Feb. 6th, 2003

I've had this dreadful feeling, the last few years, that my country's government will always take the sleazy option, whether it's about pension plans, secret trials, or setting nets on dolphins. So nobody believes Bush when he says "Iraq is hiding WMD, just trust me", and I never expected the government to expend some of its intelligence data to make a respectable public case. But for once I think they took the high road. Powell's speech laid out a lot more than I ever expected, and he was tolerably explicit about what (like the al Qaeda link) was speculative. The NYT transcript (warning: many painful transcriptos like "elicit weapons") and one analysis -- can anyone suggest a more skeptical analysis?
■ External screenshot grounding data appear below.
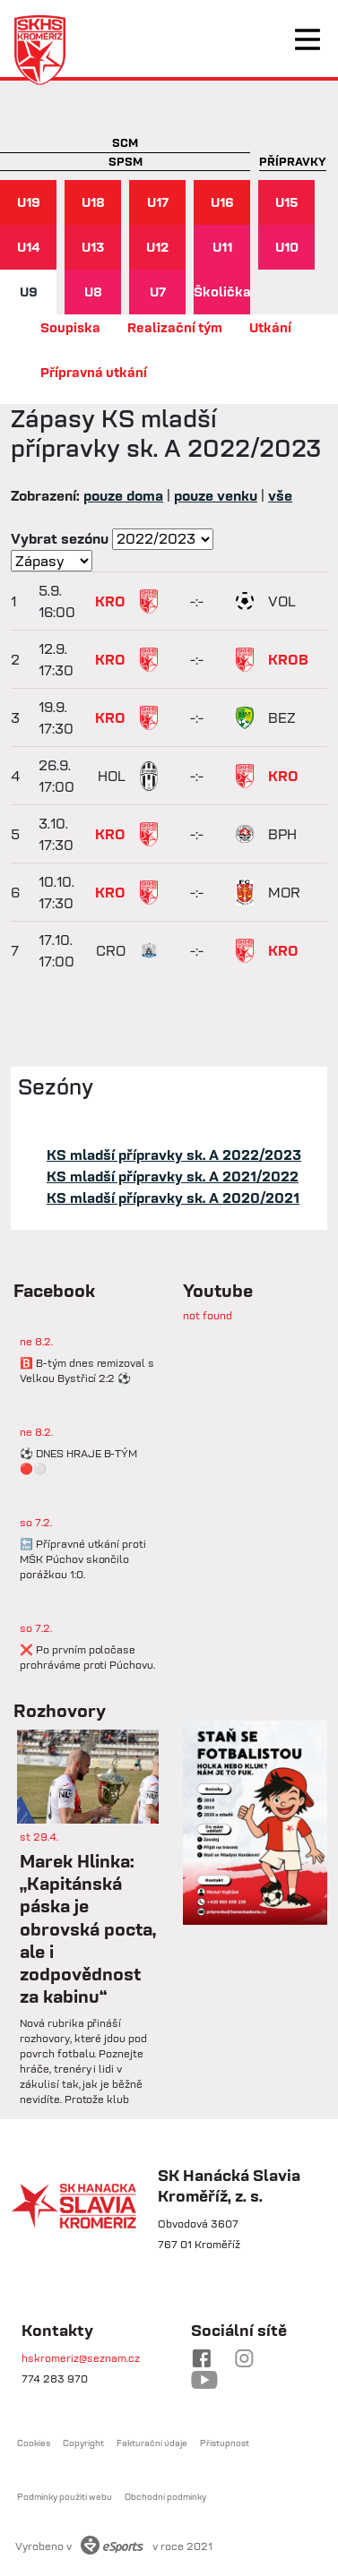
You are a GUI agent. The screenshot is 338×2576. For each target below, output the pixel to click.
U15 (287, 201)
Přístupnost (224, 2443)
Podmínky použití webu (64, 2497)
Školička (222, 291)
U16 (222, 201)
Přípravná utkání (93, 372)
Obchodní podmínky (165, 2497)
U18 (93, 201)
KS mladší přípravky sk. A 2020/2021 (173, 1197)
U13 (93, 246)
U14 (28, 246)
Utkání (270, 327)
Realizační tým (174, 327)
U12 (157, 246)
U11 (222, 246)
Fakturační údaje (152, 2443)
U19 (28, 201)
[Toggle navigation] (307, 39)
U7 (158, 291)
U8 (93, 291)
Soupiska (70, 327)
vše (280, 495)
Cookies (33, 2443)
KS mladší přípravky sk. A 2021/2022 (173, 1176)
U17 (158, 201)
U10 (287, 246)
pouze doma (123, 495)
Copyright (83, 2443)
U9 (29, 291)
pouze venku (215, 495)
I'm not prepared to make a moral case for the war, or even a realpolitikal case from the U.S. point of view. (The gov't had better be doing a damn sight more than it's letting on about 1) actual terrorist groups and 2) North Korea, which is what we should be seriously worried about.) But if I were the U.N., and I wanted the U.N. to have any value, I would be convinced to issue an ultimatum to Iraq.
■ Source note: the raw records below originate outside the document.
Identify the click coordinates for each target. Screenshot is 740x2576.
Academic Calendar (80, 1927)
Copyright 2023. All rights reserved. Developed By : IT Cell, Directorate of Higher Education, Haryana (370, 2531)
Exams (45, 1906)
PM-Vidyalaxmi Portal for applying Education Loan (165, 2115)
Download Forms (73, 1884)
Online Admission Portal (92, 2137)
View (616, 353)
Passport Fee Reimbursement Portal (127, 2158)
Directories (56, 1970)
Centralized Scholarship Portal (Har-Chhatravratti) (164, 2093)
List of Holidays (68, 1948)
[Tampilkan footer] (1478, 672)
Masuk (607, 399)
On the other hand, links like this make me wonder what earthly good for me as a citizen to worry my head about these things, when I'm drowning in idiots. So you don't have to clicky-click through the Salon ad,
Of those surveyed, only 17 percent knew the correct answer: that none of the hijackers were Iraqi. Forty-four percent of Americans believe that most or some of the hijackers were Iraqi; another 6 percent believe that one of the hijackers was a citizen of that most notorious node in the axis of evil. That leaves 33 percent who did not know enough to offer an answer.